■ Work order ■
Of the lines in the material below, print only those from the one containing "Normativa de Transparencia" to the one containing "этом многие уже", ends included, exactly as written and without pictures.

■ Data section ■
- - - -

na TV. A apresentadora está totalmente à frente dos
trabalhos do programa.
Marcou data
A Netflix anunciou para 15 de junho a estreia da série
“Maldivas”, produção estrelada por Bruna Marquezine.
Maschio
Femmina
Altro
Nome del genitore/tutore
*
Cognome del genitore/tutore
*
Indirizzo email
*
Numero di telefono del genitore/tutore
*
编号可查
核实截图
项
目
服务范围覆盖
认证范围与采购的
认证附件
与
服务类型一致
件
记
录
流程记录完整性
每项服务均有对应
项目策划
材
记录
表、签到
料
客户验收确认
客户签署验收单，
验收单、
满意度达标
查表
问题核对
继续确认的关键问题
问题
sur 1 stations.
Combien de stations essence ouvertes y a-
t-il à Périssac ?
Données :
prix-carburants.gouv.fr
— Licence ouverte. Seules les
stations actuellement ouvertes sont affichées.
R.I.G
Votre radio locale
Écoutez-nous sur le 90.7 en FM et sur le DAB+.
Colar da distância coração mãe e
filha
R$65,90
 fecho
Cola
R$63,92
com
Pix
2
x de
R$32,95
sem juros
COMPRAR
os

- - - -

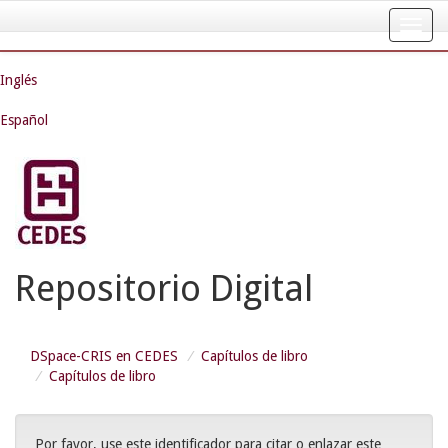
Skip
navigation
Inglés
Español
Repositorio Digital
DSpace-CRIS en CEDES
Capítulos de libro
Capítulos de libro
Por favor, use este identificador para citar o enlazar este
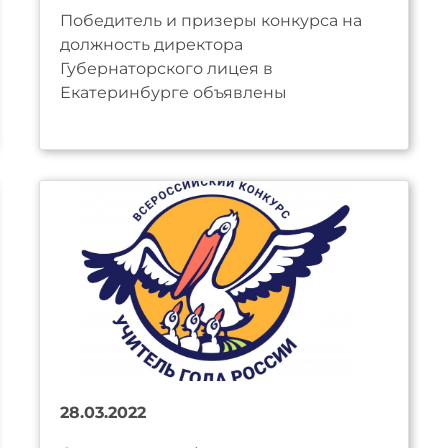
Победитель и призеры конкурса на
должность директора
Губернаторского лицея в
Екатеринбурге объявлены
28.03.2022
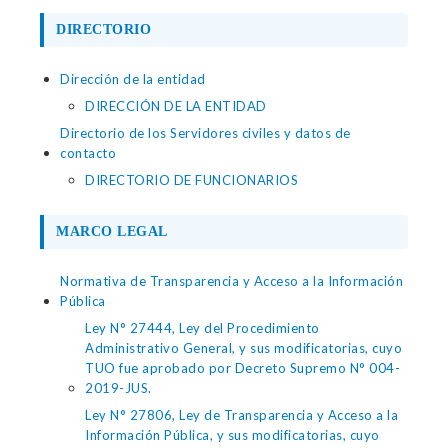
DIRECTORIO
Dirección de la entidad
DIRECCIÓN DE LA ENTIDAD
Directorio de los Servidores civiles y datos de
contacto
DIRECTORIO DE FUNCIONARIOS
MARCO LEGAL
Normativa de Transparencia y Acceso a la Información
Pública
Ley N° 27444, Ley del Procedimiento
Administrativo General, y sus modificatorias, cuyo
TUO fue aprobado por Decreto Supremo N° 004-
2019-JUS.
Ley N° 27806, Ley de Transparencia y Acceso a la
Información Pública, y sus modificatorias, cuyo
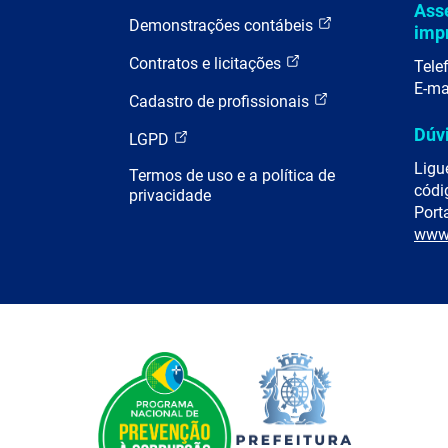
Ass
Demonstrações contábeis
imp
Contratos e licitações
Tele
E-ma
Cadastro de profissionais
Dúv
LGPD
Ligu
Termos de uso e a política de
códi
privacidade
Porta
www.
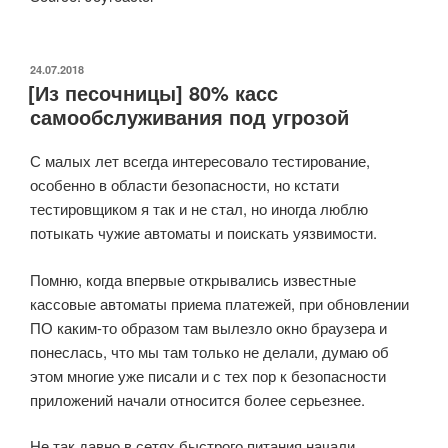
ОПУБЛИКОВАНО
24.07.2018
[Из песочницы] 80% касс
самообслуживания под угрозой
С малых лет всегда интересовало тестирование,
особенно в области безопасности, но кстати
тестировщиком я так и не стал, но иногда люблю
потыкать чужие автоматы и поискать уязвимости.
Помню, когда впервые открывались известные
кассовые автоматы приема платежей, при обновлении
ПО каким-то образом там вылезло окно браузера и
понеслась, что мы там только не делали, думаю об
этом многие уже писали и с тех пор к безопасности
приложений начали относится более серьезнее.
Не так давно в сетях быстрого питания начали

- - - -

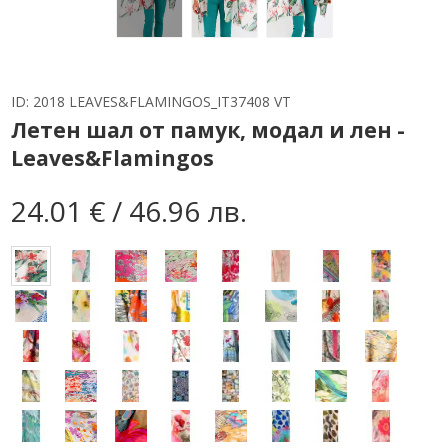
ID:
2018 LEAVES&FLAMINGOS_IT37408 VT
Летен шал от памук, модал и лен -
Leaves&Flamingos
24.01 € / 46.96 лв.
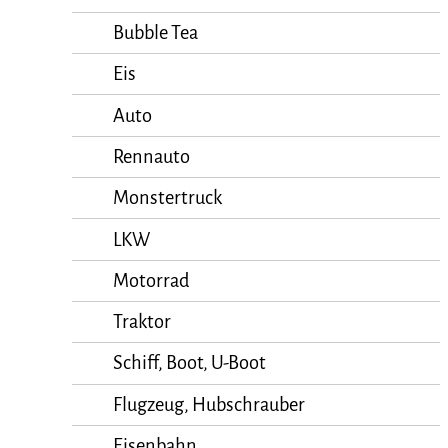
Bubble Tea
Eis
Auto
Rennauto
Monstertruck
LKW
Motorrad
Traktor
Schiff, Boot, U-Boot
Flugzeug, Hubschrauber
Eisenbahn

- - - -

■ Your response ■
Normativa de Transparencia y Acceso a la Información
Pública
Ley N° 27444, Ley del Procedimiento
Administrativo General, y sus modificatorias, cuyo
TUO fue aprobado por Decreto Supremo N° 004-
2019-JUS.
Ley N° 27806, Ley de Transparencia y Acceso a la
Información Pública, y sus modificatorias, cuyo
Ass
Demonstrações contábeis
imp
Contratos e licitações
Tele
E-ma
Cadastro de profissionais
Dúv
LGPD
Ligu
Termos de uso e a política de
códi
privacidade
Porta
www.
ОПУБЛИКОВАНО
24.07.2018
[Из песочницы] 80% касс
самообслуживания под угрозой
С малых лет всегда интересовало тестирование,
особенно в области безопасности, но кстати
тестировщиком я так и не стал, но иногда люблю
потыкать чужие автоматы и поискать уязвимости.
Помню, когда впервые открывались известные
кассовые автоматы приема платежей, при обновлении
ПО каким-то образом там вылезло окно браузера и
понеслась, что мы там только не делали, думаю об
этом многие уже писали и с тех пор к безопасности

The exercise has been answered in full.